As I think back over the past few years, I can see my own struggles between Moses and Hamlet. Both sides are important; after all, even Moses had his cautious Hamlet-side, the side that claimed to be “slow in speech” and asked for a spokesperson to come with him, and even Hamlet found some courage when he needed it most. Sometimes the bold leader is needed; sometimes the season is right for the cautious thinker. And sometimes you need to step back and allow the struggle between your Moses and Hamlet.
Oddly enough, the District Y and District Q Latin Family branches are all reading Tres Columnae Project stories related to that struggle this week. The beginners at District Y are reading the stories in Lectiō V, where Lollius has to overcome his inner Hamlet, swallow his pride, and seek help from his friend and patron Valerius. The intermediate group at District Y is finishing the Lectiō XVI sequence with this story and this one where Cnaeus Caelius is torn between his deep desire to read more Roman history and his surface fear of looking foolish to Lucius and Caius. The advanced group at District Y just finished this story from Lectiō XXV, where Caelius and Vipsania, yielding to their inner Hamlets and fearful of potential conflict, are separated by their common grief over the loss of their older son. And the District Q Latin Family is in the middle of Lectiō XXX, where Valerius must decide whether to stay or go as Mount Vesuvius threatens to erupt and destroy his home.
Moses and Hamlet. Sometimes your inner Moses wins the struggle and you set out boldly; sometimes your inner Hamlet carries the day and you wait, hoping for a more auspicious occasion. Without your Hamlet’s intervention, your Moses might just lead you out into the desert without food, water, a guide, or a clear destination; without your Moses, your Hamlet might very well refuse to move even when it’s clearly time for the play, the sword through the tapestry, or the duel. Finding the balance is important … but there’s not one right balance, either. The balance you need is as fluid, as situational, as the particular struggle and as life itself.

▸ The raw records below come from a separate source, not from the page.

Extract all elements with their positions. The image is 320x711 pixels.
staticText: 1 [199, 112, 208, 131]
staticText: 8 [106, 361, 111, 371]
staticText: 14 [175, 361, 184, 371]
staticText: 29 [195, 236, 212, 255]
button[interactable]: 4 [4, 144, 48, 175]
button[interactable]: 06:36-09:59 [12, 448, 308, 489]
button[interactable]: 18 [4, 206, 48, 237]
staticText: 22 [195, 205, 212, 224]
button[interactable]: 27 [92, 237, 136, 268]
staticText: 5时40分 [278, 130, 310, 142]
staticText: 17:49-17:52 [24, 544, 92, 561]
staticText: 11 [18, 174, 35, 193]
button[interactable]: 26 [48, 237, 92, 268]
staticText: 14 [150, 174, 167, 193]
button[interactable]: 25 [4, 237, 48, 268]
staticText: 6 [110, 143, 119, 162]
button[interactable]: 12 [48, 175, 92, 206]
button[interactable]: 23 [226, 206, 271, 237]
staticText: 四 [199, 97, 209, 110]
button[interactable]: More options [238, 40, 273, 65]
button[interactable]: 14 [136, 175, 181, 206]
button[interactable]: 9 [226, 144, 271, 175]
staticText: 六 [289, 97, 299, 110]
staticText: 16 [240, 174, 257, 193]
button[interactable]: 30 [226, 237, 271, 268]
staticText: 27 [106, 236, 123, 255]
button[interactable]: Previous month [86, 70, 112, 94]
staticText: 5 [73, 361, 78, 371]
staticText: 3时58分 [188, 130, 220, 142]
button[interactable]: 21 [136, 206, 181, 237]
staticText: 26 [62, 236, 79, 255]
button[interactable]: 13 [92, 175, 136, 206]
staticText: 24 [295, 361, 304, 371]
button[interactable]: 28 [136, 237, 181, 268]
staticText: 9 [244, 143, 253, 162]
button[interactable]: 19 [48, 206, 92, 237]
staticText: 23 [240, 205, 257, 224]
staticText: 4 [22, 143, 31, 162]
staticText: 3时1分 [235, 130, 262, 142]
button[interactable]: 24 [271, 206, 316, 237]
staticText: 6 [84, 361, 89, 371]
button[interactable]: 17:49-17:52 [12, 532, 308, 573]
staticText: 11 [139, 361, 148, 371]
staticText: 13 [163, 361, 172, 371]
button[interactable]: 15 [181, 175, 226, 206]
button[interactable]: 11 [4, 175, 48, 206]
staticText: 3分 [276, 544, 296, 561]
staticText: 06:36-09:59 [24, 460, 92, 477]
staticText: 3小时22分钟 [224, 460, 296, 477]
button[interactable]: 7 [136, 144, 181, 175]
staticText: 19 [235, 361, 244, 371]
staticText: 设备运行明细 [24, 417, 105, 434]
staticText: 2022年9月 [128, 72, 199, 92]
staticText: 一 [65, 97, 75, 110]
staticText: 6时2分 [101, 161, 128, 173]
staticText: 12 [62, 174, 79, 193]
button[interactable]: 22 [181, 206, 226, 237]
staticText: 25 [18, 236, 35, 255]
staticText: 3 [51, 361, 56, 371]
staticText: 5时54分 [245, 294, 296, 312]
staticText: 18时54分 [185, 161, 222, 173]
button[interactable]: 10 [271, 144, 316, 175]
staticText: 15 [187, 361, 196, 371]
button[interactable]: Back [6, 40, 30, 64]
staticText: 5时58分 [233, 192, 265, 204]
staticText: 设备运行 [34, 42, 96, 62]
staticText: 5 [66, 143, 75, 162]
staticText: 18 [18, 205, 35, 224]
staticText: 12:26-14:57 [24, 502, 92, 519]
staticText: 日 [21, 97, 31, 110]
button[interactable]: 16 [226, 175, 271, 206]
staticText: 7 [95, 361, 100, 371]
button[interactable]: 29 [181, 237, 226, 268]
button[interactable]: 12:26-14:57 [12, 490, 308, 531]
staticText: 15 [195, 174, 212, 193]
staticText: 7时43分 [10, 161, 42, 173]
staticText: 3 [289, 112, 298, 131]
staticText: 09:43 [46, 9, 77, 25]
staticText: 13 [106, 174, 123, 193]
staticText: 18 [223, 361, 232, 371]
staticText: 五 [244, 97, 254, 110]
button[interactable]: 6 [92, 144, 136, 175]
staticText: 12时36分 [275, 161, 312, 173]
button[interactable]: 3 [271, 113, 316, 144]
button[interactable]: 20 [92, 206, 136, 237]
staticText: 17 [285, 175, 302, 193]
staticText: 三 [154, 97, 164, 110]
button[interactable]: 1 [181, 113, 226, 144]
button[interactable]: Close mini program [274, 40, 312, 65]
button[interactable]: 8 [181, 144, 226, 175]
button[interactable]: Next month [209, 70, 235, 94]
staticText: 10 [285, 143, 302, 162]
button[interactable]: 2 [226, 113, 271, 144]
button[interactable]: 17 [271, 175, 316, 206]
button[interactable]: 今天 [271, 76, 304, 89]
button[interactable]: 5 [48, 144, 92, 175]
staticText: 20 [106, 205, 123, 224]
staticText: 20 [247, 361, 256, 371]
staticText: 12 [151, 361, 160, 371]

On a cold, clear November day, I’m glad to have the image of Moses and Hamlet in my mind and on my heart, and I’m glad that a joyful learning community has room for both Moses and Hamlet. It’s much easier, much better, much less lonely and painful to struggle with your Moses and Hamlet in a community than in isolation. I wonder what balance between Moses and Hamlet we’ll find, and I wonder how that balance will change (and what new insights the struggles will bring) in the days and weeks to come.